Оружие нельзя, миленький, заряженным держать. Так ведь и до греха не далеко.

   Лобная часть головы, их командира, оказалась очень крепкой. Пуля, ударившись в самую её верхнюю часть отрекошетила, обильно порвав кожу.

   Старпом не понимающе крутил головой:
   - Меня кто кувалдой ударил? Ой, голова, как гудит, что тот трансформатор.

   Сазонов суетился:
   - Сейчас, Пётр Вильяминович, сейчас, родненький, она не будет гудеть, сейчас мы её, эту электрическую необходимость, отключим, - он разбавил спирт водой и поднёс стакан к губам старпома. Тот жалостливо посмотрел на Сазонова:
   - Водичка?

   - Да, да, Пётр Вильяминович, водичка, святая водичка.- На что старпом понимающе мотнул головой и выпил.
 
   Его, как маленького ребёнка, уложили на диван и он, незамедлительно, захрапел.

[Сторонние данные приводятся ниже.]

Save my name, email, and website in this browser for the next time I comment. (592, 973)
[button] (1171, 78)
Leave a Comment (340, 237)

   В шесть часов утра все трое, чисто выбритые, в отутюженной форме и пахнувшие одеколоном, стояли подле дивана. Офицеры, в ожидании пробуждения старпома, всматривались в его лицо.
 
    Старпом сладко посапывал и просыпаться не желал. Забинтованная голова казалась чалмой, а следы запекшейся крови на лице вызывали жалость.

    Сазонов с улыбкой вопросительно посмотрел на друзей:
    - Надо будить,- и осторожно потрепал старпома за плечо.- Щорс ты наш ранентый. Пётр Вильяминович, подъём. Родина мама кличёт. Подъём, родненький, вас ждут великие дела.- На что старпом открыл глаза и долго, долго оглядывал присутствующих и каюту. И будто вспомнив, сел, обхватив руками забинтованную голову.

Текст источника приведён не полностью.